Heading into Wednesday, Perez had swung at 52.4 percent of the pitches he saw outside the strike zone. This was the worst percentage of the 163 players qualified for the batting title. He swung at 61.9 percent of the pitches he saw total, trailing only San Francisco’s Pablo Sandoval (62.0 percent) for that additional total.
“He’s anxious,” Yost said. “He’s too anxious. Trying to do too much. Getting in a hurry.”
Yost indicated there was little correlation between fatigue and Perez’s approach. He insisted Perez was too important on defense to sit for a day of mental and physical rest. Left fielder Alex Gordon fits in the same category, Yost said.
“There’s times you want to give Gordy a break,” Yost said. “And you just can’t. He’s too valuable in what he does on the other side of the ball.”
Thumb’s up for Ventura
Royals starter Yordano Ventura worked out of trouble twice Thursday, but only one involved the White Sox.
Ventura was terrific, surrendering one run and striking out seven in seven innings in the Royals’ 6-2 victory. The run could have been more after the White Sox loaded the bases with none out in the third.
But after surrendering a sacrifice fly, Ventura struck out Alex Ramirez and Jose Abreu.
“I felt confident getting out of that,” Ventura said through interpreter Jeremy Guthrie. “I continued to pound the zone.”
Ventura’s other scare had nothing to do with base runners. After a Ramirez single in the sixth, Ventura experienced some numbness in his right thumb.
“It felt like a falling asleep sensation,” Ventura said. “I was able to shake it off.
Ventura said the feeling lasted two pitches. Yost and the trainers came to the mound to inspect and felt confidence enough to keep Ventura in the game.

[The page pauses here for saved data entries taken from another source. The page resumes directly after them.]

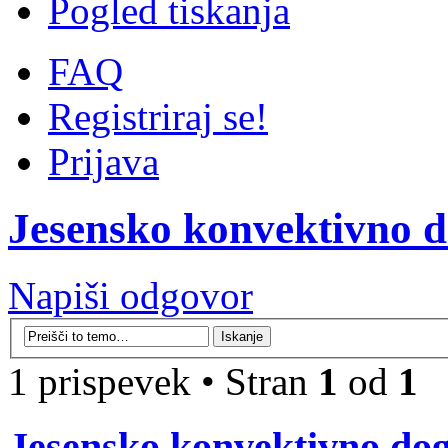
Pogled tiskanja
FAQ
Registriraj se!
Prijava
Jesensko konvektivno d
Napiši odgovor
1 prispevek • Stran
1
od
1
Jesensko konvektivno dog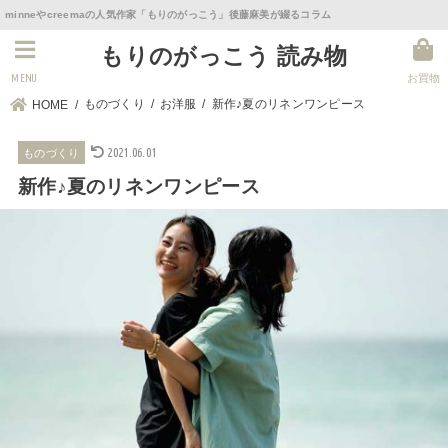
minneやcreemaの人気作家「もりのがっこう」後藤麻美が綴るコラム
もりのがっこう 読み物
MENU
お買物
ものづくり
お洋服
新作♪夏のリネンワンピース
HOME
2021.06.01
ものづくり
新作♪夏のリネンワンピース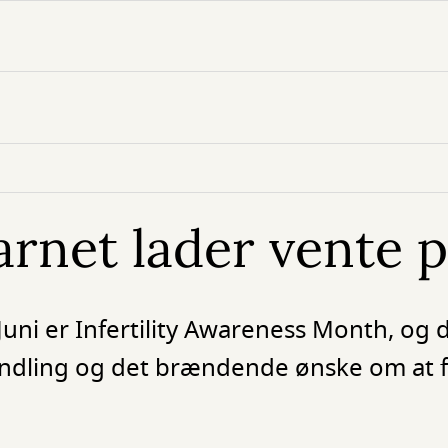
rnet lader vente p
 Juni er Infertility Awareness Month, og 
handling og det brændende ønske om at f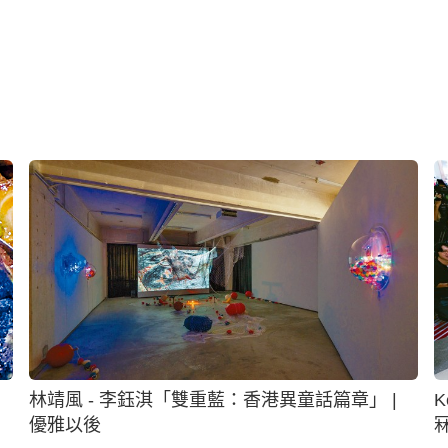
林靖風 - 李鈺淇「雙重藍：香港異童話篇章」 |
K
優雅以後
冧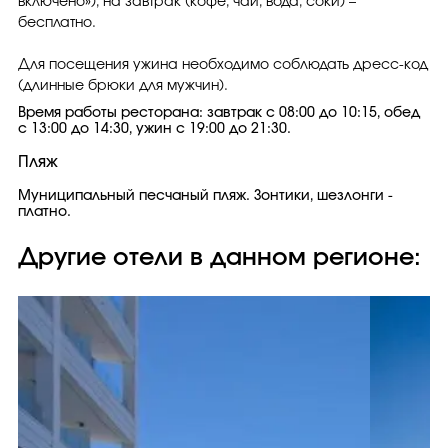
включено»), на завтрак (кофе, чай, вода, соки) –
бесплатно.
Для посещения ужина необходимо соблюдать дресс-код
(длинные брюки для мужчин).
Время работы ресторана: завтрак с 08:00 до 10:15, обед
с 13:00 до 14:30, ужин с 19:00 до 21:30.
Пляж
Муниципальный песчаный пляж. Зонтики, шезлонги -
платно.
Другие отели в данном регионе: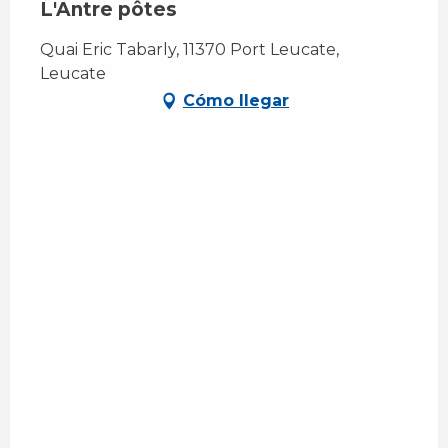
L'Antre pôtes
Quai Eric Tabarly, 11370 Port Leucate,
Leucate
Cómo llegar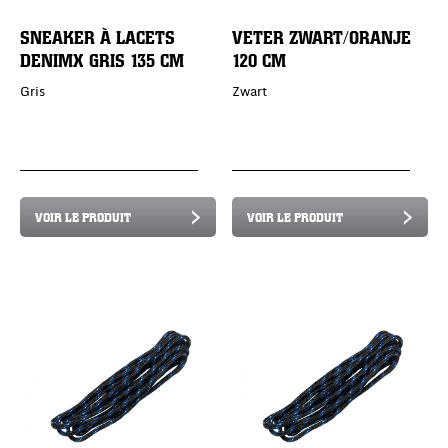
SNEAKER À LACETS
VETER ZWART/ORANJE
DENIMX GRIS 135 CM
120 CM
Gris
Zwart
VOIR LE PRODUIT
VOIR LE PRODUIT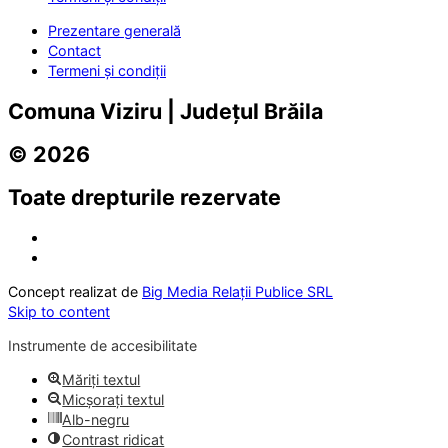
Prezentare generală
Contact
Termeni și condiții
Comuna Viziru | Județul Brăila
© 2026
Toate drepturile rezervate
Concept realizat de
Big Media Relații Publice SRL
Skip to content
Instrumente de accesibilitate
Măriți textul
Micșorați textul
Alb-negru
Contrast ridicat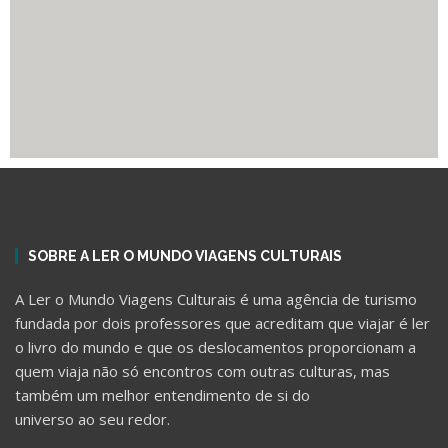
SOBRE A LER O MUNDO VIAGENS CULTURAIS
A Ler o Mundo Viagens Culturais é uma agência de turismo
fundada por dois professores que acreditam que viajar é ler
o livro do mundo e que os deslocamentos proporcionam a
quem viaja não só encontros com outras culturas, mas
também um melhor entendimento de si do
universo ao seu redor.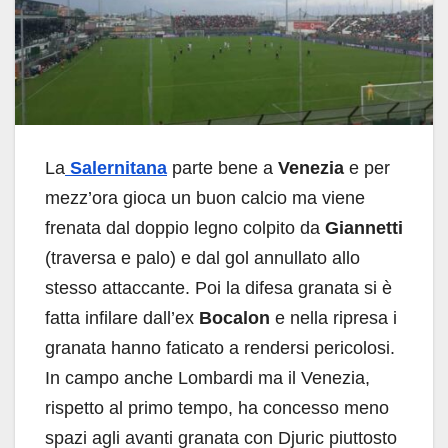
La
Salernitana
parte bene a
Venezia
e per
mezz’ora gioca un buon calcio ma viene
frenata dal doppio legno colpito da
Giannetti
(traversa e palo) e dal gol annullato allo
stesso attaccante. Poi la difesa granata si è
fatta infilare dall’ex
Bocalon
e nella ripresa i
granata hanno faticato a rendersi pericolosi.
In campo anche Lombardi ma il Venezia,
rispetto al primo tempo, ha concesso meno
spazi agli avanti granata con Djuric piuttosto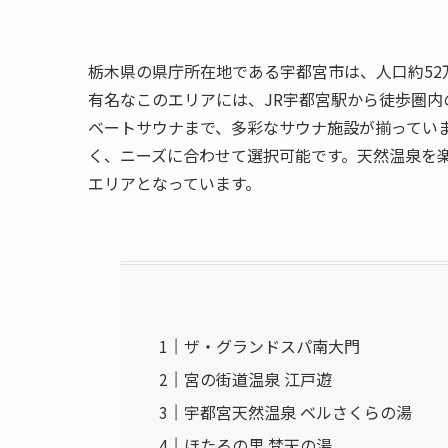
栃木県の県庁所在地である宇都宮市は、人口約5
有名なこのエリアには、JR宇都宮駅から徒歩圏
ベートサウナまで、多彩なサウナ施設が揃っています
く、ニーズに合わせて選択可能です。天然温泉を
エリアとなっています。
ザ・グランドスパ南大門
宮の街道温泉 江戸遊
宇都宮天然温泉 ベルさくらの湯
ほたるの里 梵天の湯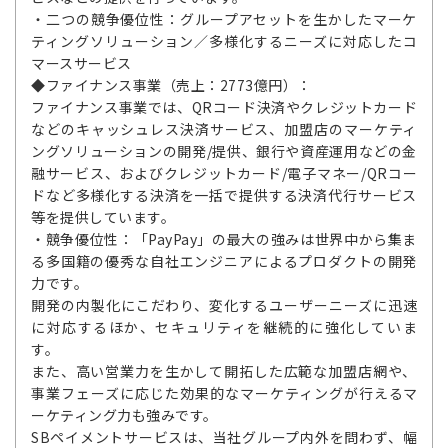
・二つの競争優位性：グループアセットを生かしたマーケ
ティングソリューション／多様化するニーズに対応したコ
マースサービス
◆ファイナンス事業（売上：2773億円）：
ファイナンス事業では、QRコード決済やクレジットカード
などのキャッシュレス決済サービス、加盟店のマーケティ
ングソリューションの開発/提供、銀行や資産運用などの金
融サービス、およびクレジットカード/電子マネー/QRコー
ドなど多様化する決済を一括で提供する決済代行サービス
等を提供しています。
・競争優位性：「PayPay」の最大の強みは世界中から集ま
る多国籍の優秀な自社エンジニアによるプロダクトの開発
力です。
開発の内製化にこだわり、変化するユーザーニーズに迅速
に対応するほか、セキュリティを継続的に強化していま
す。
また、高い営業力を生かして開拓した広範な加盟店網や、
事業フェーズに応じた効果的なマーケティングが行えるマ
ーケティング力も強みです。
SBペイメントサービスは、当社グループ内外を問わず、幅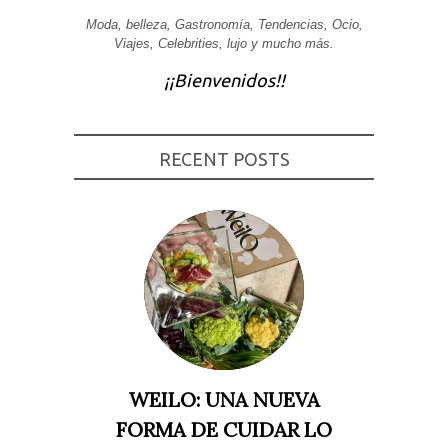
Experiencia
Moda, belleza, Gastronomía, Tendencias, Ocio,
Para que
Viajes, Celebrities, lujo y mucho más.
nuestra web
funcione lo
¡¡Bienvenidos!!
mejor posible
durante tu
visita. Si
rechaza estas
cookies,
RECENT POSTS
algunas
funcionalidades
desaparecerán
de la web.
Marketing
Al compartir tus
intereses y
comportamiento
mientras visitas
nuestro sitio,
aumentas la
posibilidad de
ver contenido y
WEILO: UNA NUEVA
ofertas
personalizados.
FORMA DE CUIDAR LO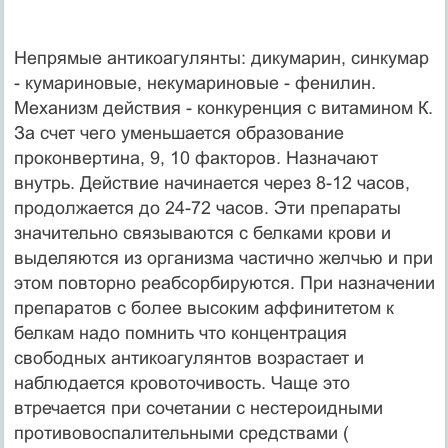
Непрямые антикоагулянты: дикумарин, синкумар
- кумариновые, некумариновые - фенилин.
Механизм действия - конкуренция с витамином К.
За счет чего уменьшается образование
проконвертина, 9, 10 факторов. Назначают
внутрь. Действие начинается через 8-12 часов,
продолжается до 24-72 часов. Эти препараты
значительно связываются с белками крови и
выделяются из организма частично желчью и при
этом повторно реабсорбируются. При назначении
препаратов с более высоким аффинитетом к
белкам надо помнить что концентрация
свободных антикоагулянтов возрастает и
наблюдается кровоточивость. Чаще это
втречается при сочетании с нестероидными
противовоспалительными средствами (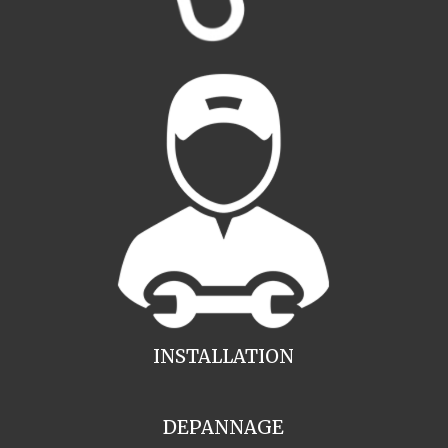
INSTALLATION
DEPANNAGE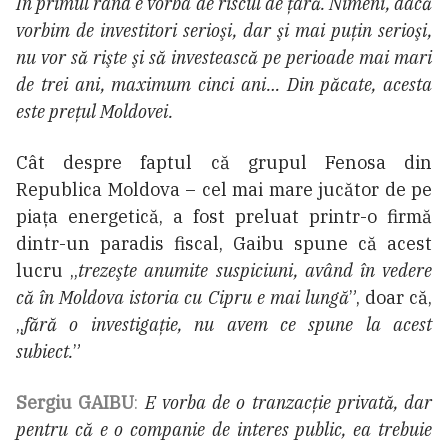
În primul rând e vorba de riscul de ţară. Nimeni, dacă
vorbim de investitori serioşi, dar şi mai puţin serioşi,
nu vor să rişte şi să investească pe perioade mai mari
de trei ani, maximum cinci ani… Din păcate, acesta
este preţul Moldovei.
Cât despre faptul că grupul Fenosa din
Republica Moldova – cel mai mare jucător de pe
piața energetică, a fost preluat printr-o firmă
dintr-un paradis fiscal, Gaibu spune că acest
lucru „
trezeşte anumite suspiciuni, având în vedere
că în Moldova istoria cu Cipru e mai lungă
”, doar că,
„
fără o investigație, nu avem ce spune la acest
subiect.
”
Sergiu GAIBU
:
E vorba de o tranzacţie privată, dar
pentru că e o companie de interes public, ea trebuie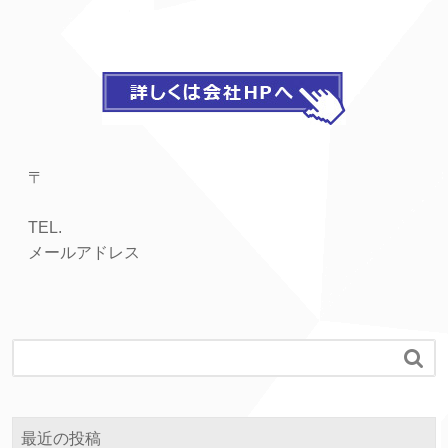
〒
TEL.
メールアドレス

最近の投稿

“There wasn’t much concern,” Yost said. “When he came in and sat down he said the feeling was back and he was fine. I had an eagle eye on him when he went back out.”
After experienced the numbness, Ventura coaxed a double-play grounder from Abreu to end the sixth and struck out two in the seventh. He was fine and well on his way to improving to 13-10, the most victories by a Royals rookie since Tom Gordon set the team record with 17 in 1989.
It also marked Ventura’s 21st quality start — six innings, three earned runs or fewer — setting a team record for rookies.
Colon on disabled list
Christian Colon has not played for the Royals since breaking the distal tip of his middle finger on Sept. 2. He will not be eligible to play again for at least another five games, and may not return to action this season.
The team placed him on the 15-day disabled list before Wednesday’s game against the White Sox. The stint is retroactive to Sept. 7.
The move is a procedural one. If Colon stays on the disabled list for the duration of the season, the team can add to the playoff roster a player who was not previously eligible, such as reliever Brandon Finnegan or outfielder Carlos Peguero.
Colon impressed in a brief stint as a utility infielder this season. He batted .302 with a .790 on-base-plus-slugging percentage in 20 games.